Fetch overnight news¶

_{kind python}

# @name Fetch overnight news
# Pulls recent Benzinga headlines for every whitelisted ticker and
# upserts into the ``news_raw`` table. Idempotent — re-running the
# cell only inserts articles we haven't seen before, so the DB grows
# monotonically across sessions.
import datetime as dt

import pandas as pd
from alpaca.data.requests import NewsRequest

conn = open_db()
_stock_client, news_client = alpaca_data_clients()
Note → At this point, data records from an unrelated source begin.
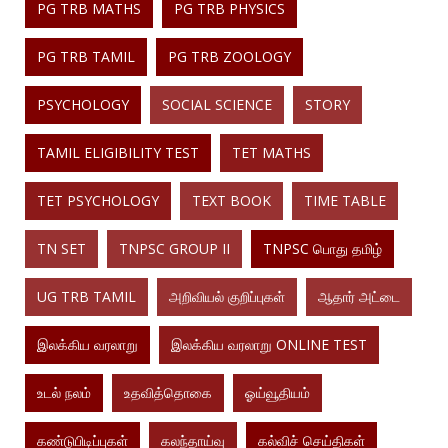
PG TRB MATHS
PG TRB PHYSICS
PG TRB TAMIL
PG TRB ZOOLOGY
PSYCHOLOGY
SOCIAL SCIENCE
STORY
TAMIL ELIGIBILITY TEST
TET MATHS
TET PSYCHOLOGY
TEXT BOOK
TIME TABLE
TN SET
TNPSC GROUP II
TNPSC பொது தமிழ்
UG TRB TAMIL
அறிவியல் குறிப்புகள்
ஆதார் அட்டை
இலக்கிய வரலாறு
இலக்கிய வரலாறு ONLINE TEST
உடல் நலம்
உதவித்தொகை
ஓய்வூதியம்
கண்டுபிடிப்புகள்
கலந்தாய்வு
கல்விச் செய்திகள்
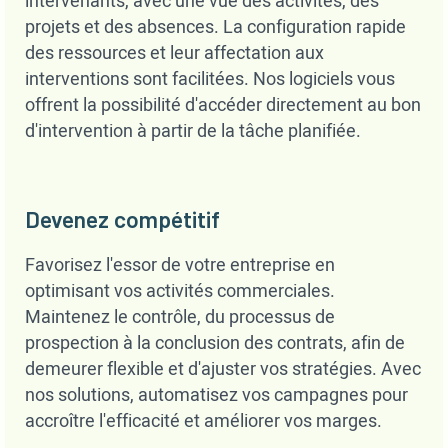
intervenants, avec une vue des activités, des
projets et des absences. La configuration rapide
des ressources et leur affectation aux
interventions sont facilitées. Nos logiciels vous
offrent la possibilité d'accéder directement au bon
d'intervention à partir de la tâche planifiée.
Devenez compétitif
Favorisez l'essor de votre entreprise en
optimisant vos activités commerciales.
Maintenez le contrôle, du processus de
prospection à la conclusion des contrats, afin de
demeurer flexible et d'ajuster vos stratégies. Avec
nos solutions, automatisez vos campagnes pour
accroître l'efficacité et améliorer vos marges.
# Only pull since the newest article we already have for any of the
# whitelisted tickers. First run pulls Config.LOOKBACK_DAYS back.
latest_ts_row = conn.execute(
    "SELECT MAX(published_at) FROM news_raw WHERE ticker IN ({})".format(
        ",".join(f"'{t}'" for t in Config.TICKER_WHITELIST)
    )
).fetchone()
latest_ts = latest_ts_row[0] if latest_ts_row and latest_ts_row[0] else None

if latest_ts is None:
    since = dt.datetime.now(dt.timezone.utc) - dt.timedelta(days=Config.LOOKBACK_DAYS)
else:
    # +1 second so we don't re-fetch the boundary article.
    since = (latest_ts + dt.timedelta(seconds=1)).replace(tzinfo=dt.timezone.utc)

request = NewsRequest(
    symbols=watchlist_str(),
    start=since,
    limit=50,
    include_content=False,
)
response = news_client.get_news(request)
raw_news = response.data.get("news", []) if hasattr(response, "data") else list(response)

inserted = 0
for article in raw_news:
    # alpaca-py returns a NewsSet on some SDK versions and a list on
    # others — normalize to the underlying attrs.
    article_id = getattr(article, "id", None)
    headline = getattr(article, "headline", "") or ""
    summary = getattr(article, "summary", "") or ""
    url = getattr(article, "url", "") or ""
    source = getattr(article, "source", "") or ""
    symbols = getattr(article, "symbols", []) or []
    created_at = getattr(article, "created_at", None) or getattr(article, "published_at", None)
    if article_id is None or created_at is None:
        continue

    # An article can mention multiple tickers; explode into one row per
    # (article, ticker) so downstream joins are natural.
    for ticker in symbols:
        if ticker not in Config.TICKER_WHITELIST:
            continue
        try:
            conn.execute(
                """
                INSERT INTO news_raw
                    (article_id, ticker, headline, summary, url, source, published_at)
                VALUES (?, ?, ?, ?, ?, ?, ?)
                """,
                [article_id, ticker, headline, summary, url, source, created_at],
            )
            inserted += 1
        except Exception:
            # Primary key conflict — already have this article. Fine.
            pass

# Log "ingestion cost" as zero but record the row so the ledger has a
# complete audit trail of every external call.
record_cost(
    conn,
    source="alpaca_news",
    usd=0.0,
    detail={"articles_seen": len(raw_news), "inserted": inserted, "since": str(since)},
)

# What's unprocessed — used by extract_signals.
unprocessed = conn.execute(
    """
    SELECT n.article_id, n.ticker, n.headline, n.summary, n.published_at
    FROM news_raw n
    LEFT JOIN signals s ON s.article_id = n.article_id AND s.ticker = n.ticker
    WHERE s.signal_id IS NULL
    ORDER BY n.published_at DESC
    LIMIT 40
    """
).fetchdf()

conn.close()

news_ingest = {
    "new_rows": inserted,
    "unprocessed_count": len(unprocessed),
    "oldest_unprocessed": (
        str(unprocessed["published_at"].min()) if len(unprocessed) else None
    ),
}
print(
    f"news_raw: inserted {inserted} new rows; {len(unprocessed)} articles "
    f"awaiting signal extraction."
)

# Expose ``unprocessed`` so the prompt cell can reference {{ unprocessed }}.
unprocessed

Turn news into signals¶

We've pulled raw headlines from the news API. The cell below is a prompt cell — it sends each headline to an LLM with an @output_schema that forces a structured JSON response (ticker, direction, confidence). The schema-validated result becomes a content-addressed artifact like any Python cell's output, so identical headlines + identical prompt template = cache hit, no extra API call.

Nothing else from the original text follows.